Thursday, May 14, 2009

Friday column: Lies? Bet the House on it


So.

Outfielder Manny Ramirez tested positive for banned substances because his doctor prescribed something for a “personal health issue.”

And NASCAR driver Jeremy Mayfield came up dirty because “the combination of a prescribed medicine and an over-the-counter medicine reacted together and resulted in a positive drug test.”

Even Louis Caldera — the Ground Zero Fly-by Guy — has a prescription-related excuse for his boo-boo: The suddenly former head of the White House Military Office told The Associated Press he was suffering from severe muscle aches and had been prescribed pain medication.

They say that hypocrisy is the tribute vice pays to virtue; if so, those are about the only props virtue is getting these days.

What’s that line uttered by House’s Hugh Laurie? Everybody lies. Let’s update it. Everybody cheats, then lies. No, you’re right — sometimes they lie, then cheat, then lie some more.

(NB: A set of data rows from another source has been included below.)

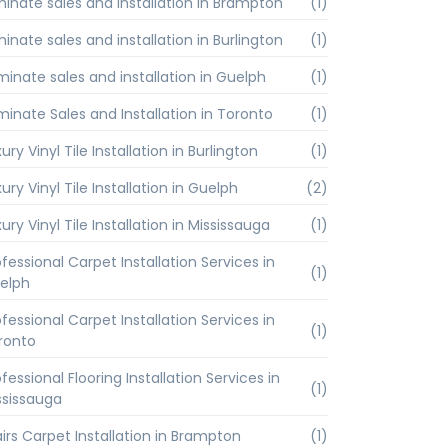
minate sales and installation in Brampton
(1)
inate sales and installation in Burlington
(1)
minate sales and installation in Guelph
(1)
minate Sales and Installation in Toronto
(1)
ury Vinyl Tile Installation in Burlington
(1)
ury Vinyl Tile Installation in Guelph
(2)
ury Vinyl Tile Installation in Mississauga
(1)
fessional Carpet Installation Services in
(1)
elph
fessional Carpet Installation Services in
(1)
ronto
fessional Flooring Installation Services in
(1)
ssissauga
airs Carpet Installation in Brampton
(1)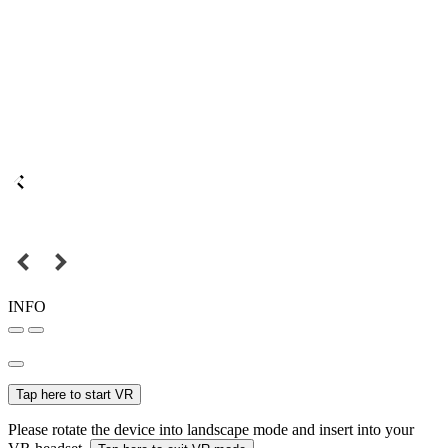
INFO
Tap here to start VR
Please rotate the device into landscape mode and insert into your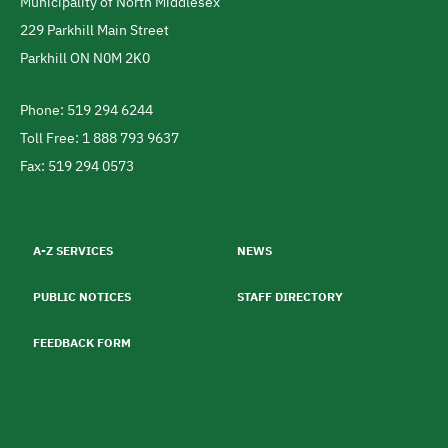
Municipality of North Middlesex
Address
229 Parkhill Main Street
Parkhill
ON
N0M 2K0
Canada
Phone: 519 294 6244
Telephone
Toll Free: 1 888 793 9637
Fax: 519 294 0573
Footer
menu
A-Z SERVICES
NEWS
PUBLIC NOTICES
STAFF DIRECTORY
FEEDBACK FORM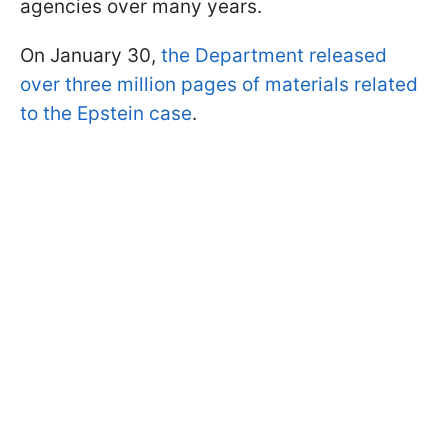
agencies over many years.
On January 30,
the Department released
over three million pages of materials related
to the Epstein case
.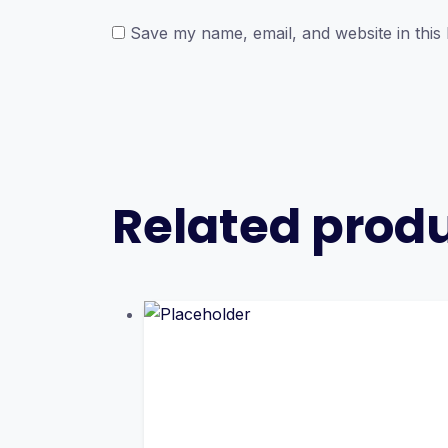
Save my name, email, and website in this
Related prod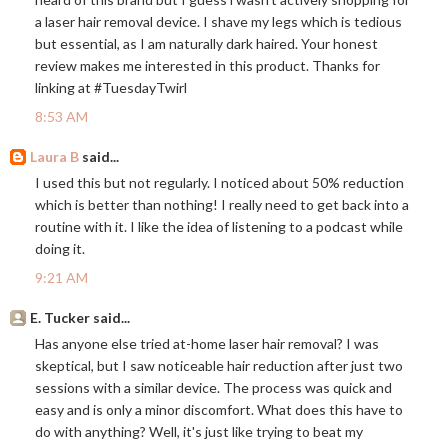
a laser hair removal device. I shave my legs which is tedious
but essential, as I am naturally dark haired. Your honest
review makes me interested in this product. Thanks for
linking at #TuesdayTwirl
8:53 AM
Laura B
said...
I used this but not regularly. I noticed about 50% reduction
which is better than nothing! I really need to get back into a
routine with it. I like the idea of listening to a podcast while
doing it.
9:21 AM
E. Tucker said...
Has anyone else tried at-home laser hair removal? I was
skeptical, but I saw noticeable hair reduction after just two
sessions with a similar device. The process was quick and
easy and is only a minor discomfort. What does this have to
do with anything? Well, it's just like trying to beat my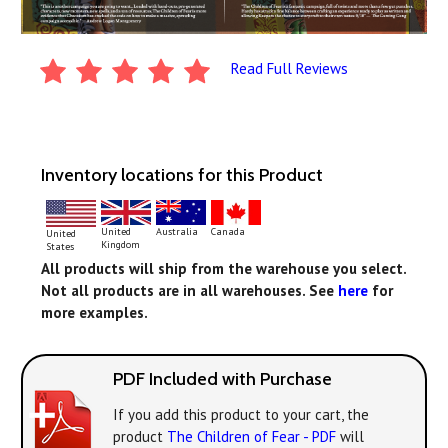
Read Full Reviews
Inventory locations for this Product
United
Australia
Canada
United
Kingdom
States
All products will ship from the warehouse you select.
Not all products are in all warehouses. See
here
for
more examples.
PDF Included with Purchase
If you add this product to your cart, the
product
The Children of Fear - PDF
will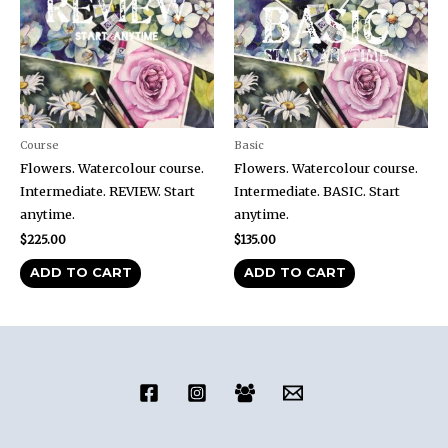
Course
Basic
Flowers. Watercolour course.
Flowers. Watercolour course.
Intermediate. REVIEW. Start
Intermediate. BASIC. Start
anytime.
anytime.
$
225.00
$
135.00
ADD TO CART
ADD TO CART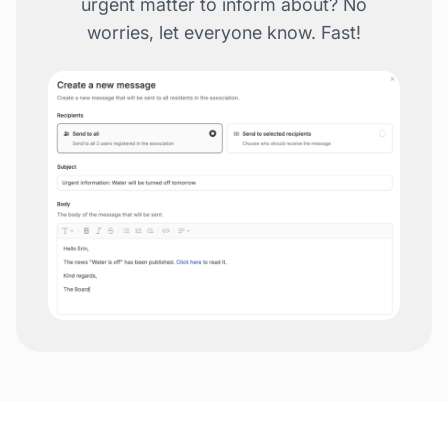
urgent matter to inform about? No
worries, let everyone know. Fast!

Here’s one way athletes lie: “I made a mistake.”

Let’s be clear: When a copy editor misspells a word in 72-point type, that’s a mistake. When an athlete uses steroids or human growth hormone, that’s cheating. Mistake and cheating are not synonymous.

Neither are team and fan, though you wouldn’t know it by the way some jock devotees stick with their favorites through thick and trick — like the Dodgers fans who don’t appear to have a problem with Manny being Manny, even when that turns out to mean Manny being Barry.

Many of the same fans who excoriated the Giants for keeping Barry Bonds — Mr. Steroid — on the payroll, are making excuses for Ramirez — Mr. Female Fertility Drug.

Fans have been known to accuse athletes of being self-absorbed at the expense of the game, saying that for certain athletes, “It’s all about me.” Well, sports fans, guess what? When you support a player like Ramirez or Bonds or A-Rod (or just fill in the cheat), because they help your team win and elevate your little ego, you, too, are saying, “It’s all about me.”

Staying with hypocrisy (a rill that never runs dry), we also have the various enablers — agents, lawyers, flacks — who make a living promoting lies, like so many dung beetles pushing excrement. Where would our heroes be without their sage advice?

In his first — and so far only — public statement, Ramirez followed his lame excuse by saying he’d “been advised not to say anything more for now.” I completely understand. After all, how’s Manny going to know what to say next until Scott Boras has crafted the requisite talking points? It takes time to mold excreta into just the right shape.

Speaking of guano, Mayfield — after trying to float his verbal lead balloon — told the press, “My doctor and I are working with ... NASCAR to resolve this matter.”

I’m sure he’ll get back to us very soon.